Voci di una prossima transizione ai vertici dell’iconico marchio Apple si rincorrevano da alcuni mesi e Ternus era emerso come l’erede designato, ma non era chiaro quando l’azienda sarebbe stata davvero pronta ad un annuncio. E’ arrivato ora, alla vigilia della nuova trimestrale, attesa per il 30 aprile. E mentre Apple fa i conti con interrogativi tecnologici, industriali e politici che, secondo gli analisti, creano nuove dinamiche concorrenziali nell’universo tech e mediatico e richiedono nuove spinte innovative, compito Cook che alcuni critici consideravano di recente appannata.

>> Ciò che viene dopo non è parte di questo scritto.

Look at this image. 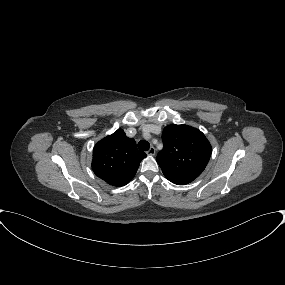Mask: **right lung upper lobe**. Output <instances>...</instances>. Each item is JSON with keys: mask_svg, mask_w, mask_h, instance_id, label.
Wrapping results in <instances>:
<instances>
[{"mask_svg": "<svg viewBox=\"0 0 285 285\" xmlns=\"http://www.w3.org/2000/svg\"><path fill=\"white\" fill-rule=\"evenodd\" d=\"M146 153L122 129L100 140L93 149L94 173L112 186H124L135 176Z\"/></svg>", "mask_w": 285, "mask_h": 285, "instance_id": "obj_1", "label": "right lung upper lobe"}]
</instances>
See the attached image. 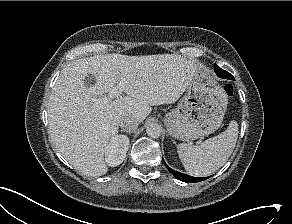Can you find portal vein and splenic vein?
I'll return each instance as SVG.
<instances>
[{
	"label": "portal vein and splenic vein",
	"instance_id": "1",
	"mask_svg": "<svg viewBox=\"0 0 292 224\" xmlns=\"http://www.w3.org/2000/svg\"><path fill=\"white\" fill-rule=\"evenodd\" d=\"M126 86L125 81H121L118 87L113 88L109 93L108 97L110 99H113L115 97H118L121 92L123 91L124 87ZM102 99H93L94 104H98Z\"/></svg>",
	"mask_w": 292,
	"mask_h": 224
}]
</instances>
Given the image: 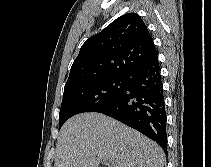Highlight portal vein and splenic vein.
Instances as JSON below:
<instances>
[{
  "label": "portal vein and splenic vein",
  "instance_id": "1",
  "mask_svg": "<svg viewBox=\"0 0 211 167\" xmlns=\"http://www.w3.org/2000/svg\"><path fill=\"white\" fill-rule=\"evenodd\" d=\"M103 163H104L105 165H109L107 161H103Z\"/></svg>",
  "mask_w": 211,
  "mask_h": 167
}]
</instances>
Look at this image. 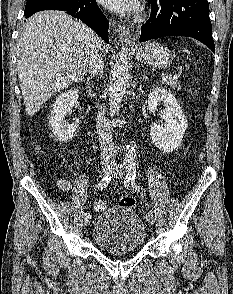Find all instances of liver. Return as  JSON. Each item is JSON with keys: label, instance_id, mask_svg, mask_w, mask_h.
Segmentation results:
<instances>
[{"label": "liver", "instance_id": "obj_1", "mask_svg": "<svg viewBox=\"0 0 233 294\" xmlns=\"http://www.w3.org/2000/svg\"><path fill=\"white\" fill-rule=\"evenodd\" d=\"M102 49V40L82 22L57 11L30 17L17 45V72L25 109L38 112L51 96L80 82L90 56ZM108 52L109 46L104 47Z\"/></svg>", "mask_w": 233, "mask_h": 294}]
</instances>
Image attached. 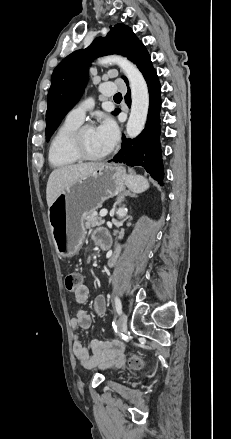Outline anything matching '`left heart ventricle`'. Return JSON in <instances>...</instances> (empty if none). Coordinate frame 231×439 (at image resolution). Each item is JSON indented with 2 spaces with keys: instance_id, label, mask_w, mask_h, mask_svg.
<instances>
[{
  "instance_id": "b2bd125f",
  "label": "left heart ventricle",
  "mask_w": 231,
  "mask_h": 439,
  "mask_svg": "<svg viewBox=\"0 0 231 439\" xmlns=\"http://www.w3.org/2000/svg\"><path fill=\"white\" fill-rule=\"evenodd\" d=\"M82 141L85 150L92 155H101L107 152L104 145L98 139L94 128L85 130Z\"/></svg>"
}]
</instances>
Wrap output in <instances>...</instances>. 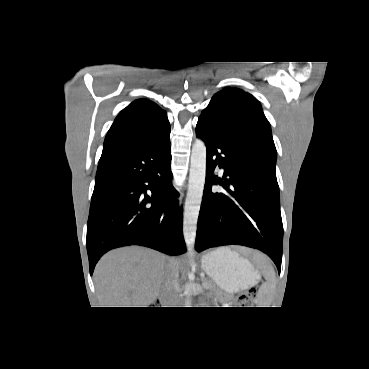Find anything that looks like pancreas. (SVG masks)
I'll return each mask as SVG.
<instances>
[{"label": "pancreas", "mask_w": 369, "mask_h": 369, "mask_svg": "<svg viewBox=\"0 0 369 369\" xmlns=\"http://www.w3.org/2000/svg\"><path fill=\"white\" fill-rule=\"evenodd\" d=\"M202 285H203V288L206 289V290L214 291L216 293H220L218 288L216 287V285L213 282L209 281V280H204Z\"/></svg>", "instance_id": "pancreas-1"}]
</instances>
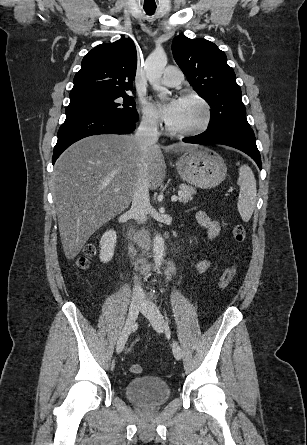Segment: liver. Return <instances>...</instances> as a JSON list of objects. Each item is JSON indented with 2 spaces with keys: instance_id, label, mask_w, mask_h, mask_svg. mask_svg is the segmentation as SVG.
Segmentation results:
<instances>
[{
  "instance_id": "obj_1",
  "label": "liver",
  "mask_w": 307,
  "mask_h": 445,
  "mask_svg": "<svg viewBox=\"0 0 307 445\" xmlns=\"http://www.w3.org/2000/svg\"><path fill=\"white\" fill-rule=\"evenodd\" d=\"M198 144L175 142L166 150L183 152ZM142 152L134 134L86 136L58 158L52 178L59 233L66 259H74L89 237L129 206L140 176ZM149 188L166 174L159 144L147 150ZM119 188V190H114Z\"/></svg>"
}]
</instances>
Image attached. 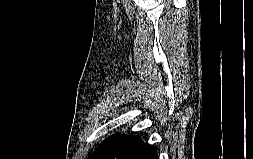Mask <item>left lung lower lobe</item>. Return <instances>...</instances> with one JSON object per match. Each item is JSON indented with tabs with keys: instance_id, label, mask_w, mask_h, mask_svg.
<instances>
[{
	"instance_id": "1",
	"label": "left lung lower lobe",
	"mask_w": 253,
	"mask_h": 159,
	"mask_svg": "<svg viewBox=\"0 0 253 159\" xmlns=\"http://www.w3.org/2000/svg\"><path fill=\"white\" fill-rule=\"evenodd\" d=\"M90 159H157V148L139 136L115 134L104 140Z\"/></svg>"
}]
</instances>
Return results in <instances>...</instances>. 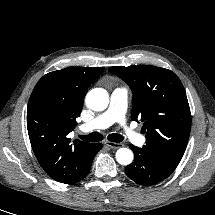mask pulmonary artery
<instances>
[{"instance_id": "obj_1", "label": "pulmonary artery", "mask_w": 215, "mask_h": 215, "mask_svg": "<svg viewBox=\"0 0 215 215\" xmlns=\"http://www.w3.org/2000/svg\"><path fill=\"white\" fill-rule=\"evenodd\" d=\"M128 89L125 87L115 88L110 96L109 107L106 111L95 117L92 121L80 126L82 132L105 129L114 123L124 126L125 136L136 145L145 143V137L134 129L125 125V113L127 109Z\"/></svg>"}]
</instances>
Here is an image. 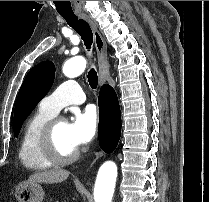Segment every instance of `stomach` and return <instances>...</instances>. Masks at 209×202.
Masks as SVG:
<instances>
[{
	"instance_id": "1",
	"label": "stomach",
	"mask_w": 209,
	"mask_h": 202,
	"mask_svg": "<svg viewBox=\"0 0 209 202\" xmlns=\"http://www.w3.org/2000/svg\"><path fill=\"white\" fill-rule=\"evenodd\" d=\"M15 198L18 202H42L44 192L37 182H20L15 186Z\"/></svg>"
}]
</instances>
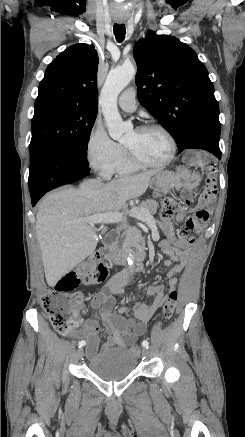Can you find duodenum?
I'll return each instance as SVG.
<instances>
[{
    "mask_svg": "<svg viewBox=\"0 0 245 437\" xmlns=\"http://www.w3.org/2000/svg\"><path fill=\"white\" fill-rule=\"evenodd\" d=\"M118 237L116 231L110 232L105 239V246L101 249L100 254L103 258L118 263H124L128 260L135 262L133 272L140 271L144 268V260L146 257V251L143 246L136 247L132 251L120 250L116 247L115 241ZM132 271H126L120 275L115 276L118 282H124L128 279Z\"/></svg>",
    "mask_w": 245,
    "mask_h": 437,
    "instance_id": "obj_1",
    "label": "duodenum"
}]
</instances>
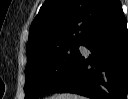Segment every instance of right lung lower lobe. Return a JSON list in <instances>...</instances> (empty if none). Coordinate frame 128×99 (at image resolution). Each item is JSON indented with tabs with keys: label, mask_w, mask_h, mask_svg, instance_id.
<instances>
[{
	"label": "right lung lower lobe",
	"mask_w": 128,
	"mask_h": 99,
	"mask_svg": "<svg viewBox=\"0 0 128 99\" xmlns=\"http://www.w3.org/2000/svg\"><path fill=\"white\" fill-rule=\"evenodd\" d=\"M82 45L92 53L81 55L74 70L52 91L92 99H126L128 93V32L122 6L94 30Z\"/></svg>",
	"instance_id": "right-lung-lower-lobe-1"
}]
</instances>
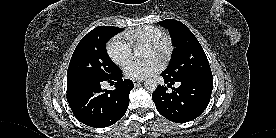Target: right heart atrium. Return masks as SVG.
Instances as JSON below:
<instances>
[{
  "mask_svg": "<svg viewBox=\"0 0 276 138\" xmlns=\"http://www.w3.org/2000/svg\"><path fill=\"white\" fill-rule=\"evenodd\" d=\"M107 53L113 62L124 66L132 57V47L122 36L117 35L109 40Z\"/></svg>",
  "mask_w": 276,
  "mask_h": 138,
  "instance_id": "right-heart-atrium-1",
  "label": "right heart atrium"
}]
</instances>
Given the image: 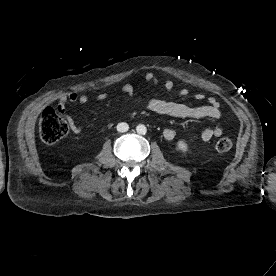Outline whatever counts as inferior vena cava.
<instances>
[{"label":"inferior vena cava","instance_id":"602c4592","mask_svg":"<svg viewBox=\"0 0 276 276\" xmlns=\"http://www.w3.org/2000/svg\"><path fill=\"white\" fill-rule=\"evenodd\" d=\"M128 129H129V126L125 122H121L117 125L118 132H126V131H128Z\"/></svg>","mask_w":276,"mask_h":276}]
</instances>
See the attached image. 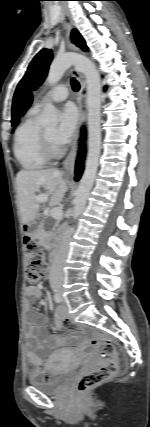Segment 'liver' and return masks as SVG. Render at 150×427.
<instances>
[{"mask_svg":"<svg viewBox=\"0 0 150 427\" xmlns=\"http://www.w3.org/2000/svg\"><path fill=\"white\" fill-rule=\"evenodd\" d=\"M16 183L23 224H29L39 217V203L35 199V193L41 187L47 191L50 206L60 204L67 190V181L57 169L21 170L16 176Z\"/></svg>","mask_w":150,"mask_h":427,"instance_id":"6515ba94","label":"liver"}]
</instances>
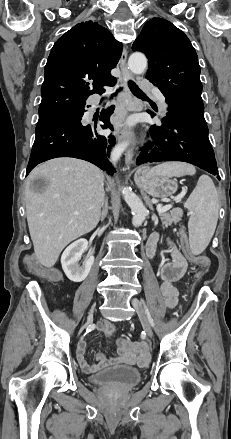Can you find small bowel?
Listing matches in <instances>:
<instances>
[{
	"mask_svg": "<svg viewBox=\"0 0 231 439\" xmlns=\"http://www.w3.org/2000/svg\"><path fill=\"white\" fill-rule=\"evenodd\" d=\"M159 240L160 237L157 233L150 236L146 247L147 255L150 258L155 256ZM166 243L167 252L171 259L160 266L159 276L162 280L161 293L165 303L168 308L173 309L178 302V290L175 283L184 275L187 269V260L171 240L168 239ZM98 330L106 336H110L114 333L115 328L111 322L105 321L99 324ZM116 344L117 349L114 357L107 359L100 353L97 355V363L91 365L85 358L86 342H80L77 347V360L82 370L86 373H93L110 365H144L147 363L149 356L145 342L118 338Z\"/></svg>",
	"mask_w": 231,
	"mask_h": 439,
	"instance_id": "1",
	"label": "small bowel"
}]
</instances>
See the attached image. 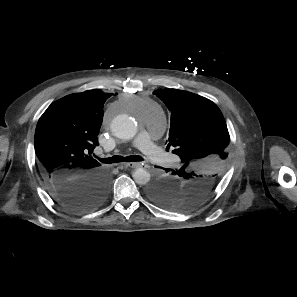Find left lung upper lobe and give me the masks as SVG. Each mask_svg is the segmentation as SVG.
Returning <instances> with one entry per match:
<instances>
[{
  "instance_id": "left-lung-upper-lobe-1",
  "label": "left lung upper lobe",
  "mask_w": 297,
  "mask_h": 297,
  "mask_svg": "<svg viewBox=\"0 0 297 297\" xmlns=\"http://www.w3.org/2000/svg\"><path fill=\"white\" fill-rule=\"evenodd\" d=\"M168 107L171 126L168 146L182 162L147 190L155 203L172 210H188L215 189L226 166L230 137L224 117L207 98L177 89L153 92Z\"/></svg>"
}]
</instances>
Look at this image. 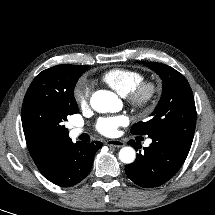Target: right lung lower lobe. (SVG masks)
<instances>
[{
    "mask_svg": "<svg viewBox=\"0 0 215 215\" xmlns=\"http://www.w3.org/2000/svg\"><path fill=\"white\" fill-rule=\"evenodd\" d=\"M101 147L102 143L98 141L91 144L68 141L59 150L52 172L45 177L62 187L79 183L90 172L94 155Z\"/></svg>",
    "mask_w": 215,
    "mask_h": 215,
    "instance_id": "1",
    "label": "right lung lower lobe"
}]
</instances>
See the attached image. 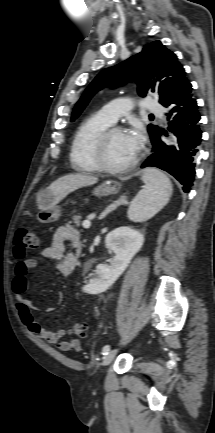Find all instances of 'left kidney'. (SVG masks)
<instances>
[{
  "instance_id": "obj_1",
  "label": "left kidney",
  "mask_w": 215,
  "mask_h": 433,
  "mask_svg": "<svg viewBox=\"0 0 215 433\" xmlns=\"http://www.w3.org/2000/svg\"><path fill=\"white\" fill-rule=\"evenodd\" d=\"M143 235L130 227L114 229L105 238L106 248L115 253L110 264H99L96 268L97 278L82 287L88 294H99L106 291L125 271L133 256L141 249Z\"/></svg>"
}]
</instances>
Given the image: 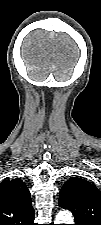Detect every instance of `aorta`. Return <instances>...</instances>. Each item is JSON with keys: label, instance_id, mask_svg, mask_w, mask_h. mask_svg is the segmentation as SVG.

Tra i primi interrogativi aperti c’è la difficile sfida sulla frontiera sempre più avanzata dell’intelligenza artificiale, dove Apple ha finora arrancato. Tra i secondi le complicazioni di una vasta catena di forniture e produzione sotto pressione in un clima di protezionismo e tensioni geopolitiche. I terzi interrogativi sono dominati dai rapporti con l’amministrazione di Donald Trump, con il quale Cook ha cercato di evitare frizioni, presenziando all’inaugurazione del presidente, cercando e ottenendo esenzioni dai suoi dazi e invocando una strategia pragmatica e focalizzata su «policy, not politics». Cook ha anche sollevato il sipario su un piano di investimenti negli Usa da 600 miliardi in quattro anni, nonostante come per molti altri colossi tech simili strategie appaiano men che chiare.